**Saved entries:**
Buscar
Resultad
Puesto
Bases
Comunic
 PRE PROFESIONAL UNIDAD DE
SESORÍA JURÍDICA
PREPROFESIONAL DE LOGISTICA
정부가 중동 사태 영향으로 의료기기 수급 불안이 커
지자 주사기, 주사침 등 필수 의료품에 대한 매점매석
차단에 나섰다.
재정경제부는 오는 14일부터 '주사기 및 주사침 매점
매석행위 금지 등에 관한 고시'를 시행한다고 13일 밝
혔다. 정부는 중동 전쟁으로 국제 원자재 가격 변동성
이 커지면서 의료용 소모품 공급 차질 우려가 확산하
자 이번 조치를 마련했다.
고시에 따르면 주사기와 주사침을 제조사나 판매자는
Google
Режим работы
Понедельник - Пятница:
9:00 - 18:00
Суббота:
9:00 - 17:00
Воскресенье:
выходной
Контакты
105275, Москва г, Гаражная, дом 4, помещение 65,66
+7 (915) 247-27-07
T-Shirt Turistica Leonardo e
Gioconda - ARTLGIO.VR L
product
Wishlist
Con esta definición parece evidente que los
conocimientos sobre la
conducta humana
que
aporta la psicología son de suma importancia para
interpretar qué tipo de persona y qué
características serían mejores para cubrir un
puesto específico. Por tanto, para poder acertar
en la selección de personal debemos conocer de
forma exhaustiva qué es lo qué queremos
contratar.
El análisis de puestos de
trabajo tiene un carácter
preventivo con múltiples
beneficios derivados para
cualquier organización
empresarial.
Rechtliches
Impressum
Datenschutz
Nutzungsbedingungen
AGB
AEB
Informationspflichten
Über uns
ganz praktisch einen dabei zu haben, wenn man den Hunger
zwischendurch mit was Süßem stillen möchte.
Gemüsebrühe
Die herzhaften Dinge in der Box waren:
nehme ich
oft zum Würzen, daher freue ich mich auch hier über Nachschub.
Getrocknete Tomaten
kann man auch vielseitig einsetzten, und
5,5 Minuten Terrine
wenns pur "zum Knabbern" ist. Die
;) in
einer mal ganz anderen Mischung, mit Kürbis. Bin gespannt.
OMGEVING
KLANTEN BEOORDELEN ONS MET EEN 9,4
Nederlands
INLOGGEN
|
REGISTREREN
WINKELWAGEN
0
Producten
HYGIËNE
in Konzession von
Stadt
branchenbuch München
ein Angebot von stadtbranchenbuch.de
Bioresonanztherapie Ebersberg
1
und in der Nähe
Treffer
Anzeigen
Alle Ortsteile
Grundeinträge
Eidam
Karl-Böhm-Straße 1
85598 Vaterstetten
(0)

--

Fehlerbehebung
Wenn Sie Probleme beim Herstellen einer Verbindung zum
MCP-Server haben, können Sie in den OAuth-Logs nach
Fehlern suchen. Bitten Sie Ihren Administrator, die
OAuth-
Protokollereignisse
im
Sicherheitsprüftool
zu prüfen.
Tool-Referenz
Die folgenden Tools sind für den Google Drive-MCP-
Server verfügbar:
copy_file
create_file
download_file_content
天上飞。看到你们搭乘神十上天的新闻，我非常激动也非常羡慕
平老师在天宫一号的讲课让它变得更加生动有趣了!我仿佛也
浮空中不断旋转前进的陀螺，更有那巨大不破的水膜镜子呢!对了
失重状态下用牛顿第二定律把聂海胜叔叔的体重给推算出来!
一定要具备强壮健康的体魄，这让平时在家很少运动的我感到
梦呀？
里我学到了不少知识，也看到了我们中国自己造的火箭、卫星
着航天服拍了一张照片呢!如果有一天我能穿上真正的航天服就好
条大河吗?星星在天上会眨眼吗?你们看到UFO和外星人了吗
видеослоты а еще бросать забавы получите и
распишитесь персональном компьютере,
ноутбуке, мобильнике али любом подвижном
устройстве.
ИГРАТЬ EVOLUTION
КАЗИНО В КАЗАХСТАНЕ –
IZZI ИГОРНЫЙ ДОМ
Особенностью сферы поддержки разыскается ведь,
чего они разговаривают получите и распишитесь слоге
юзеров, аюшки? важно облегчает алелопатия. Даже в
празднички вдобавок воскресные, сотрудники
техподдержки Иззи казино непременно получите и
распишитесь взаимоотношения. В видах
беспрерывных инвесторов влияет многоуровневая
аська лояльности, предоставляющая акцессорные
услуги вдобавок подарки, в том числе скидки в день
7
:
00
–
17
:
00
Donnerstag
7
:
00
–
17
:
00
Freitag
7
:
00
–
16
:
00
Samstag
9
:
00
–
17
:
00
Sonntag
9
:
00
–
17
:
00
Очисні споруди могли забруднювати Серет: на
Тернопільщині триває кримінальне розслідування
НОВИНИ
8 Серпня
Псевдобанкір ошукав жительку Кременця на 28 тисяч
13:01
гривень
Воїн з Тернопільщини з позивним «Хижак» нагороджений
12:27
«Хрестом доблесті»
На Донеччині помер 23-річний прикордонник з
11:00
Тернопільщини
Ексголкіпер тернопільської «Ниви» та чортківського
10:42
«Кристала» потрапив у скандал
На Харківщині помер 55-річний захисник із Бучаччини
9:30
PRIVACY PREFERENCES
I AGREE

**Task to carry out:** Among the records above, repeat exactly the line with "Fehlern suchen. Bitten", the line with "着航天服拍了一张照片呢!如果有一天我能穿上真正的航天服就好", and every line in between, and only those.

**Task result:**
Fehlern suchen. Bitten Sie Ihren Administrator, die
OAuth-
Protokollereignisse
im
Sicherheitsprüftool
zu prüfen.
Tool-Referenz
Die folgenden Tools sind für den Google Drive-MCP-
Server verfügbar:
copy_file
create_file
download_file_content
天上飞。看到你们搭乘神十上天的新闻，我非常激动也非常羡慕
平老师在天宫一号的讲课让它变得更加生动有趣了!我仿佛也
浮空中不断旋转前进的陀螺，更有那巨大不破的水膜镜子呢!对了
失重状态下用牛顿第二定律把聂海胜叔叔的体重给推算出来!
一定要具备强壮健康的体魄，这让平时在家很少运动的我感到
梦呀？
里我学到了不少知识，也看到了我们中国自己造的火箭、卫星
着航天服拍了一张照片呢!如果有一天我能穿上真正的航天服就好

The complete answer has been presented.